1597. A controlled trial of ambroxol in chronic bronchitis.
Ambroxol is a mucolytic agent which is widely used in chronic bronchitis in Europe. We conducted a double-blind randomized controlled trial of ambroxol vs matched placebo in 90 patients with chronic bronchitis and difficulty clearing secretions. It was concluded that there was no advantage to taking ambroxol.
1598. Pneumococcal infection and immunologic response to pneumococcal vaccine in chronic obstructive pulmonary disease. A pilot study.
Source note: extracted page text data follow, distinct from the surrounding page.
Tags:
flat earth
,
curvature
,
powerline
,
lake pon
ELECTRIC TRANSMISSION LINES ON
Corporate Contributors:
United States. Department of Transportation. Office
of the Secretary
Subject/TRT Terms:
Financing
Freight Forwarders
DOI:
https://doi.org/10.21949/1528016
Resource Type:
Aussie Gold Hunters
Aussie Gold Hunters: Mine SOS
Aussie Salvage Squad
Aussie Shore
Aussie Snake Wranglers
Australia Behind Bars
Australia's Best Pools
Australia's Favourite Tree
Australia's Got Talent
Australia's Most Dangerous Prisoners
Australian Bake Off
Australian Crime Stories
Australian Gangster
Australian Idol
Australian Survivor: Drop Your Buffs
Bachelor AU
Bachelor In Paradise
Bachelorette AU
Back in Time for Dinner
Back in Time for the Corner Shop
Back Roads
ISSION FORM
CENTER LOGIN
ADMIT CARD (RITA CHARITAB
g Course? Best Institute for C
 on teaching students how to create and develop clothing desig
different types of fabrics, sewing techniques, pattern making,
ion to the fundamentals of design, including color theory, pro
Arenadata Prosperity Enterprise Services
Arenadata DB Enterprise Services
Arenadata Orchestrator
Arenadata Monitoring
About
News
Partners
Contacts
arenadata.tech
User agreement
We assessed the importance of Streptococcus pneumoniae and immunologic response to 14-valent pneumococcal vaccine in a randomized (saline placebo or vaccine) double-blind pilot study involving 103 patients with chronic obstructive pulmonary disease (COPD). Antibody titers, the flora of the sputum, respiratory infections or pneumonias, and deaths were monitored. The patients' antibody titers before immunization were higher than healthy control subjects. Titers rose normally in those vaccinated but declined more rapidly. Differences between the group receiving placebo and vaccine were not significant at 12 and 24 months. The incidence of pneumonia was high before and after vaccine (47/1,000 vs 41/1,000 patient-years). Nonpneumococcal causes predominated (73 percent of pneumonias; 83.4 percent of lethal pneumonias). Isolates from sputum were predominantly nonvaccine types (50 to 62.5 percent). Twenty-seven patients died; pneumonia occurred in six (one pneumococcal in a vaccinated patient) as a terminal complication of other diseases. Thus, although pneumonia occurred frequently in these patients with COPD and contributed to mortality in 22 percent (six) of the 27 deaths, the predominance of nonpneumococcal causes and the data on antibodies and sputum suggest that pneumococcal vaccine may not be as beneficial for patients with COPD as was hoped. More observations are needed.
1599. Continuous positive airway pressure effect on functional residual capacity, vital capacity and its subdivisions.
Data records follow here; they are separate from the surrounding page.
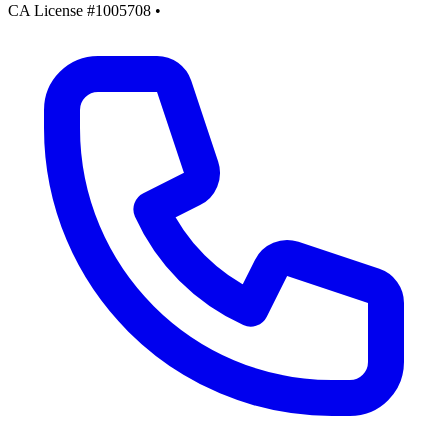
CA License #1005708
•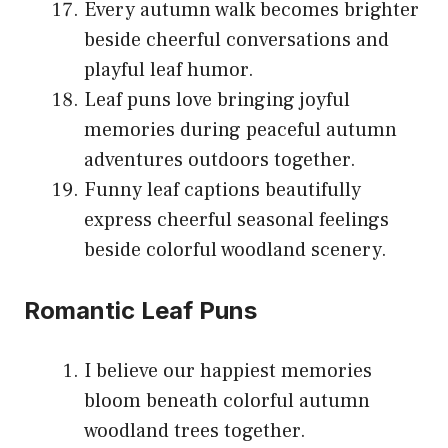
Every autumn walk becomes brighter
beside cheerful conversations and
playful leaf humor.
Leaf puns love bringing joyful
memories during peaceful autumn
adventures outdoors together.
Funny leaf captions beautifully
express cheerful seasonal feelings
beside colorful woodland scenery.
Romantic Leaf Puns
I believe our happiest memories
bloom beneath colorful autumn
woodland trees together.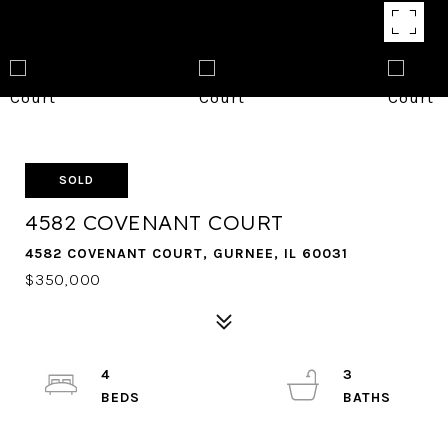
SOLD
4582 COVENANT COURT
4582 COVENANT COURT, GURNEE, IL 60031
$350,000
4
3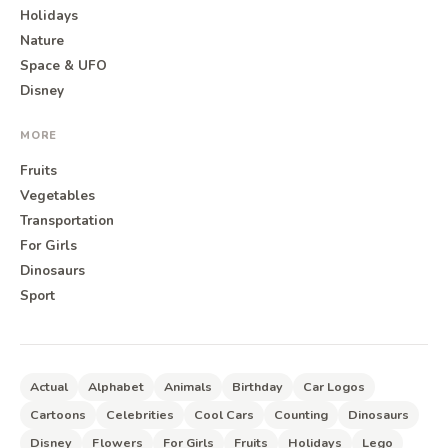
Holidays
Nature
Space & UFO
Disney
MORE
Fruits
Vegetables
Transportation
For Girls
Dinosaurs
Sport
Actual
Alphabet
Animals
Birthday
Car Logos
Cartoons
Celebrities
Cool Cars
Counting
Dinosaurs
Disney
Flowers
For Girls
Fruits
Holidays
Lego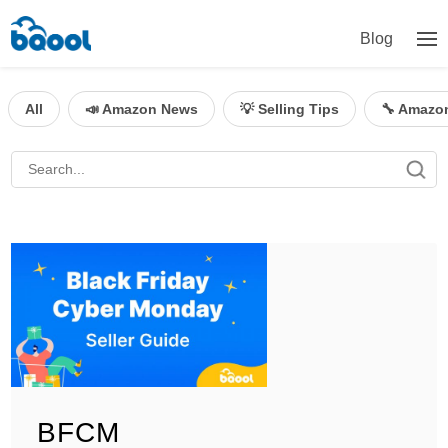
Blog
All
📣 Amazon News
💡 Selling Tips
🔧 Amazo
BFCM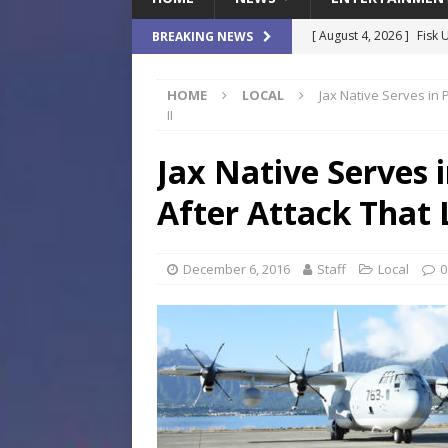
[ August 4, 2026 ]
Fisk 
BREAKING NEWS
$900M Campus Vision
HOME
LOCAL
Jax Native Serves in 
[ August 4, 2026 ]
How B
II
Culture War
SPORTS
Jax Native Serves 
[ August 4, 2026 ]
Norwe
After Attack That 
Waterpark On Its Private
[ August 4, 2026 ]
JEA C
December 6, 2016
Staff
Local
0
Day
COMMUNITY
[ August 7, 2026 ]
Flori
Data Show
LOCAL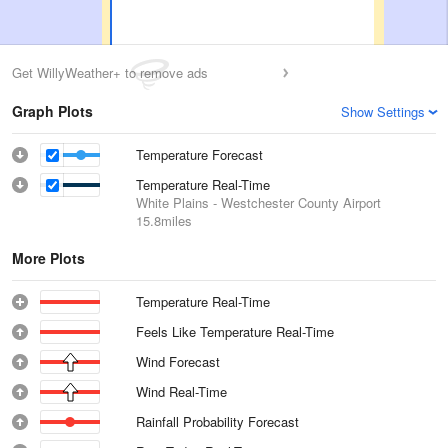
Get WillyWeather+ to remove ads
Graph Plots
Show Settings
Temperature Forecast
Temperature Real-Time
White Plains - Westchester County Airport
15.8miles
More Plots
Temperature Real-Time
Feels Like Temperature Real-Time
Wind Forecast
Wind Real-Time
Rainfall Probability Forecast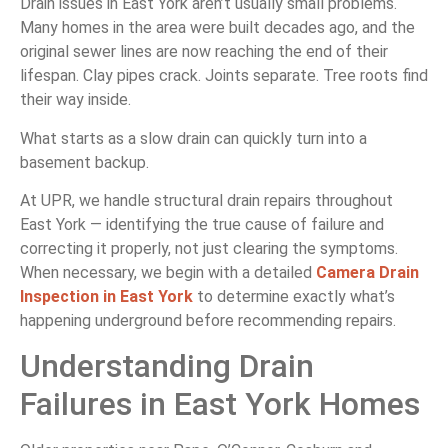
Drain issues in East York aren’t usually small problems.
Many homes in the area were built decades ago, and the
original sewer lines are now reaching the end of their
lifespan. Clay pipes crack. Joints separate. Tree roots find
their way inside.
What starts as a slow drain can quickly turn into a
basement backup.
At UPR, we handle structural drain repairs throughout
East York — identifying the true cause of failure and
correcting it properly, not just clearing the symptoms.
When necessary, we begin with a detailed
Camera Drain
Inspection in East York
to determine exactly what’s
happening underground before recommending repairs.
Understanding Drain
Failures in East York Homes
Thirty-four otherwise healthy patients having to undergo elective upper abdominal surgery were randomly assigned to two equal groups. In the treatment group, constant positive airway pressure (CPAP) with an expiratory pressure of 12 cm H2O was applied at one hour following extubation, and at daily intervals for the first five days following surgery for a continuous period of three hours. The control group received no CPAP treatment. All patients were given postoperative physiotherapy. In patients who received postoperative CPAP with an end-expiratory pressure of 12 cm H2O, marked normalization of pulmonary function was noted.
1600. The inhibitory effect of azelastine and ketotifen on histamine-induced bronchoconstriction in asthmatic patients.
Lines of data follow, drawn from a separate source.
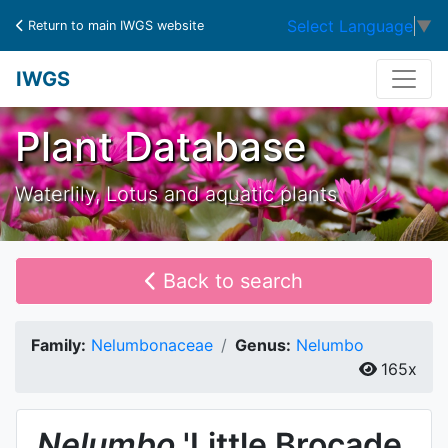
Select Language
▼
Return to main IWGS website
IWGS
Plant Database
Waterlily, Lotus and aquatic plants
Back to search
Family:
Nelumbonaceae
Genus:
Nelumbo
165x
Nelumbo
'Little Brocade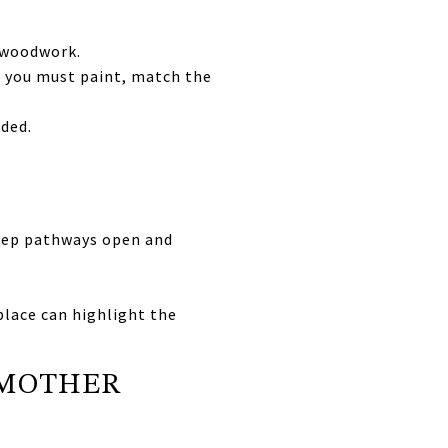
 woodwork.
 If you must paint, match the
eded.
keep pathways open and
place can highlight the
SMOTHER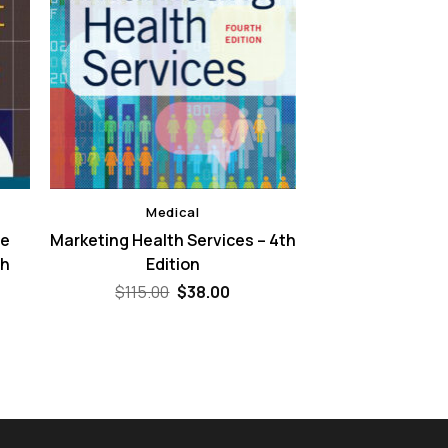
Medical
re
Marketing Health Services – 4th
th
Edition
Original
Current
$
115.00
$
38.00
price
price
ent
was:
is:
e
$115.00.
$38.00.
00.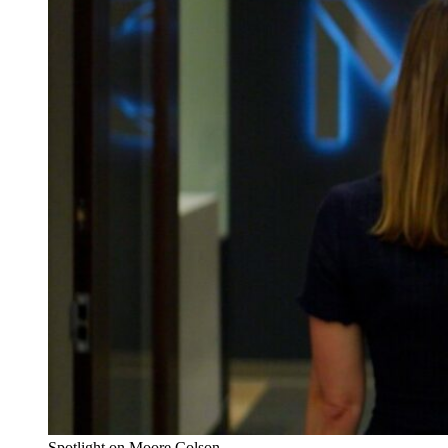
Spotlight on Moore Colson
We studied the antihistaminic property of a new compound, azelastine, on histamine-induced bronchoconstriction and compared it with ketotifen and placebo. In 12 patients with bronchial asthma we performed histamine bronchial challenges before and four hours after ingestion of placebo, 2.0 mg ketotifen, and 4.4 mg azelastine given in a double-blind, randomized, cross-over fashion. Ketotifen and azelastine provided significant protection compared with placebo. No statistically significant difference between ketotifen and azelastine could be detected. As the antihistaminic effect of azelastine does not predict the therapeutic usefulness in the maintenance therapy of bronchial asthma, further studies are indicated.